Arrgh, nothing. She wanted a cigarette but had been trying to quit.
But then she thought of her good friends from Brazil who were taking over the world.
She requested Amazon.com, and instantly that empire responded.
A few tries at k 2:11 yielded nothing except some technical gibberish, a book on Russian submarines, another on World War II ships called corvettes.
Next she tried to work the bullet angle, just in case, and went to “Cartridges” and got a lot of info, maybe too much. After scanning its contents courtesy of the Amazonians, she settled on a book, The History of Sniping and Sharpshooting, because it seemed to offer the broadest overview of the subject, then hit the one-touch purchase option so that it would arrive soon. That was stupid. Her dad would call well before then, and explain all. Still, it made her feel that she had done something positive.
She put the laptop away and checked this way and that for traffic, preparing to edge onto the asphalt. She’d be home in an hour. Another day, another dollar for Nikki Swagger, girl reporter-whoa!
Some redneck in a low black car came whipping by, faster than light or sound. Man, was the guy crazy or what? She’d never seen a car move like that, a blur, a low hum, a whisper of streamline and chrome, there and gone and then vanished forever. Was it a dream, a vision, something out of a nightmare?
It scared her. Not that these hills were haunted or anything, but you could convince yourself of anything looking at fog-shrouded hollows, hairpin turns, the dark carpeting of trees leading up to unseen peaks, the networks of roads leading off to NO TRESPASSING signs and God-knows-what-else up them. There were rumors of militia out here or some gang of outriders or Klansmen or White Supremacists or some such. There was the business about shooters, blazing away in the night, an army of righteousness getting ready for its conquest. This guy in his muscle car bolting along over a hundred miles an hour could have been an emissary from any of them.
No, she told herself.
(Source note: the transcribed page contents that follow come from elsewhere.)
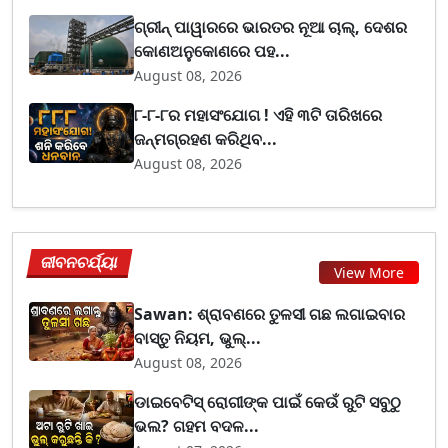
ଗ୍ରୀନ୍ ପାୱାରରେ ଭାରତର ନୂଆ ଚାଲ୍, ଦେଶର
କୋଣଅନୁକୋଣରେ ପହ...
August 08, 2026
୮-୮-୮ର ମହାସଂଯୋଗ ! ଏହି ୩ଟି ତାରିଖରେ
ଜନ୍ମଗ୍ରହଣ କରିଥିବ...
August 08, 2026
ଜୀବନଚର୍ଯ୍ୟା
View More
Sawan: ଶ୍ରାବଣରେ ତୁଳସୀ ଗଛ ଲଗାଇବାର
ବାସ୍ତୁ ନିୟମ, ଭୁଲ୍...
August 08, 2026
ଡାଇବେଟିସ୍ ରୋଗୀଙ୍କ ପାଇଁ କେଉଁ ରୁଟି ସବୁଠୁ
ଭଲ? ଗହମ ବଦଳ...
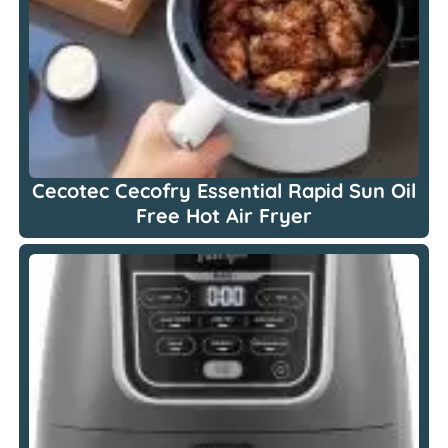
Cecotec Cecofry Essential Rapid Sun Oil
Free Hot Air Fryer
Some kid, too much beer, he thinks he’s some NASCAR hero, these people love their drivers, that’s what a kid’s fancy would turn to. She half-believed that in the next twenty miles she’d come across the low, black speed merchant on its side, bleeding flame in a pulse of red light, as the emergency service vehicles circled it and their crews tried to pull the hero, now a crispy critter, his soul in heaven, from the flames.
She shivered. Then she slipped into gear and pulled out.
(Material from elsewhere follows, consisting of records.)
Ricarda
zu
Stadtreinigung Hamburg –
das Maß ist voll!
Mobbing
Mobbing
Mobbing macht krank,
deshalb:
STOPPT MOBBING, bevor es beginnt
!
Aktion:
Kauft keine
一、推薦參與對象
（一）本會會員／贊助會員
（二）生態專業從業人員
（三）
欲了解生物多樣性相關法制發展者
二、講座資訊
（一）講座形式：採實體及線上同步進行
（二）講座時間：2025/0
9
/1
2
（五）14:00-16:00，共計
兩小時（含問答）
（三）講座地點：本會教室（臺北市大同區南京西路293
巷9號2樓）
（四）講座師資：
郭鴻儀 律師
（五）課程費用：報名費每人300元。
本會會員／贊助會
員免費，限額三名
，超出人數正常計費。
He saw her. It was in a haze of speed, but he made out the Volvo and a young woman’s face caught in the glow of dash light. She’d pulled aside on the right, nestling under trees, and had been working at some task, some continuation of the curiosity that had doomed her. He saw in that flash of light a beautiful young face and he knew how close it was, he was running out of mountain road, and she’d be a much harder kill without an iron wall of trees to drive her into on her right side.
Why had he looked to the right at that moment? Who knew? It was the Sinnerman’s luck, and even the Sinnerman got lucky once in a while. He slowed to eighty, then found a wayside, pulled over more deeply, to await her.
Brother Richard punched the iPod and ran through his Sinnerman options again, beginning with the Travelers 3, going to the pure gospel of the Reverend Seabright Kingly and His Hebrew Chorus (that was funky!) and on to the personality-free Seekers. Then to Les Baxter’s balladeer, winding through the high-boring purity of Shelby Flint, and finishing up with the arrhythmic, antimelodic approach of Sixteen Horsepower. All interesting, with the Travelers 3 maybe the truest folk esthetic, the Balladeer the highest show-biz, and the Reverend the fanciest old-Negro church version, almost unrecognizable for all the hooting and shrilling.
Brother Richard knew himself proudly to be the Sinnerman. He would do the wrong. I can live with the wrong. I exult in the wrong, he thought. I define the wrong. I am the wrong. It could have turned out different, but it turned out this way.